● **Exercise objective**
Would you repeat exactly the part of the listing below that runs from the line containing "566 soru evet" down to the line containing "Kurulda akademik soru sordular MI?", inclusive, and nothing else?

● **Material for the task**
_ _ _ _ _

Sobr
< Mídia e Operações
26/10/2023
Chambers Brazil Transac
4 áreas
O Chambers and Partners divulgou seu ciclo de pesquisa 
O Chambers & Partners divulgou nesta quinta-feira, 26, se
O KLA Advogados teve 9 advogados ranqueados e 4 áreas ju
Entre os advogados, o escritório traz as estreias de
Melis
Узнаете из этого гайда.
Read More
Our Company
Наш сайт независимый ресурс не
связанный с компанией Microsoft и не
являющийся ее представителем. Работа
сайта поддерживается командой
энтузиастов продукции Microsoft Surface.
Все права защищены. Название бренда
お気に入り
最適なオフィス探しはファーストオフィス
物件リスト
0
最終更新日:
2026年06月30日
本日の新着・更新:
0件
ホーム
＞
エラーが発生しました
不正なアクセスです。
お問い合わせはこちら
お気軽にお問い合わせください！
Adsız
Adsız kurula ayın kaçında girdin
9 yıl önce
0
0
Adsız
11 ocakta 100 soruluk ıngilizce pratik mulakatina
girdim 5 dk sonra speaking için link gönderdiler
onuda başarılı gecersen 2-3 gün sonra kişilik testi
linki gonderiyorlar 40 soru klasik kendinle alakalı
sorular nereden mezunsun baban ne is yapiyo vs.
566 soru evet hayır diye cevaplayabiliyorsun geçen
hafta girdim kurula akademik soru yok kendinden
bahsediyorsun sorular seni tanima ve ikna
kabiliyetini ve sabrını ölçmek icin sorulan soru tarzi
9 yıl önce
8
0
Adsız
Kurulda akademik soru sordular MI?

_ _ _ _ _

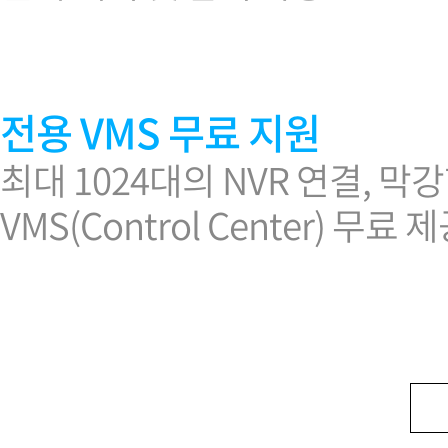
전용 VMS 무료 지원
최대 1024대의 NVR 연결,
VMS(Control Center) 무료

_ _ _ _ _

● **Exercise result**
566 soru evet hayır diye cevaplayabiliyorsun geçen
hafta girdim kurula akademik soru yok kendinden
bahsediyorsun sorular seni tanima ve ikna
kabiliyetini ve sabrını ölçmek icin sorulan soru tarzi
9 yıl önce
8
0
Adsız
Kurulda akademik soru sordular MI?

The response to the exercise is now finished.